#### Your objective:
Each line from the one containing "ΑΝΑΚΟΙΝΩΣΗ ΓΙΑ ΜΑΘΗΜΑΤΑ" through the end of the entries below should be transcribed exactly, and no other line.
= = = = =
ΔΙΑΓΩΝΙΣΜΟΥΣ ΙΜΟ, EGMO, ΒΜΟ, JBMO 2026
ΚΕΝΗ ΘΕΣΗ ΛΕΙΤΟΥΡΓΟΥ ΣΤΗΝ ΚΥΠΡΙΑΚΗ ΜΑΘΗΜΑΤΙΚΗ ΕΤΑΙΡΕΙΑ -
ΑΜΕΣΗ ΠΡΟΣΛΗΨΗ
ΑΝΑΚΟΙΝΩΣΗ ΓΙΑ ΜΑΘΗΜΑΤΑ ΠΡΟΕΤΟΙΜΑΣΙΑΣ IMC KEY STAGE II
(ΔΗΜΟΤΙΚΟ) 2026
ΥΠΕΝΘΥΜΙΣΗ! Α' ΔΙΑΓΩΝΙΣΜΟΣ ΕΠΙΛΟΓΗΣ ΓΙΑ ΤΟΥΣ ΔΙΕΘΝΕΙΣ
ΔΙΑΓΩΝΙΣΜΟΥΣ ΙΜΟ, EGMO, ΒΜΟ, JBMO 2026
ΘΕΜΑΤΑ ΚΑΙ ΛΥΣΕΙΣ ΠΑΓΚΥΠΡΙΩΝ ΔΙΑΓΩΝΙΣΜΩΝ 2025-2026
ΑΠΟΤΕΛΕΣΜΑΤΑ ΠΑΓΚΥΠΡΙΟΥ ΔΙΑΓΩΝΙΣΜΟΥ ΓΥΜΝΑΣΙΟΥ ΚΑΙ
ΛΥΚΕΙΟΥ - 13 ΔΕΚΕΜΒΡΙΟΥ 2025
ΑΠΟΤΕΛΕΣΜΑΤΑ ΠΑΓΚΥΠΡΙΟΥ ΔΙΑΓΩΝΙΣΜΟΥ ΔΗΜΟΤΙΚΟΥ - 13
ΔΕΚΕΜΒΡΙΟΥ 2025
= = = = =
#### Problem solution:
ΑΝΑΚΟΙΝΩΣΗ ΓΙΑ ΜΑΘΗΜΑΤΑ ΠΡΟΕΤΟΙΜΑΣΙΑΣ IMC KEY STAGE II
(ΔΗΜΟΤΙΚΟ) 2026
ΥΠΕΝΘΥΜΙΣΗ! Α' ΔΙΑΓΩΝΙΣΜΟΣ ΕΠΙΛΟΓΗΣ ΓΙΑ ΤΟΥΣ ΔΙΕΘΝΕΙΣ
ΔΙΑΓΩΝΙΣΜΟΥΣ ΙΜΟ, EGMO, ΒΜΟ, JBMO 2026
ΘΕΜΑΤΑ ΚΑΙ ΛΥΣΕΙΣ ΠΑΓΚΥΠΡΙΩΝ ΔΙΑΓΩΝΙΣΜΩΝ 2025-2026
ΑΠΟΤΕΛΕΣΜΑΤΑ ΠΑΓΚΥΠΡΙΟΥ ΔΙΑΓΩΝΙΣΜΟΥ ΓΥΜΝΑΣΙΟΥ ΚΑΙ
ΛΥΚΕΙΟΥ - 13 ΔΕΚΕΜΒΡΙΟΥ 2025
ΑΠΟΤΕΛΕΣΜΑΤΑ ΠΑΓΚΥΠΡΙΟΥ ΔΙΑΓΩΝΙΣΜΟΥ ΔΗΜΟΤΙΚΟΥ - 13
ΔΕΚΕΜΒΡΙΟΥ 2025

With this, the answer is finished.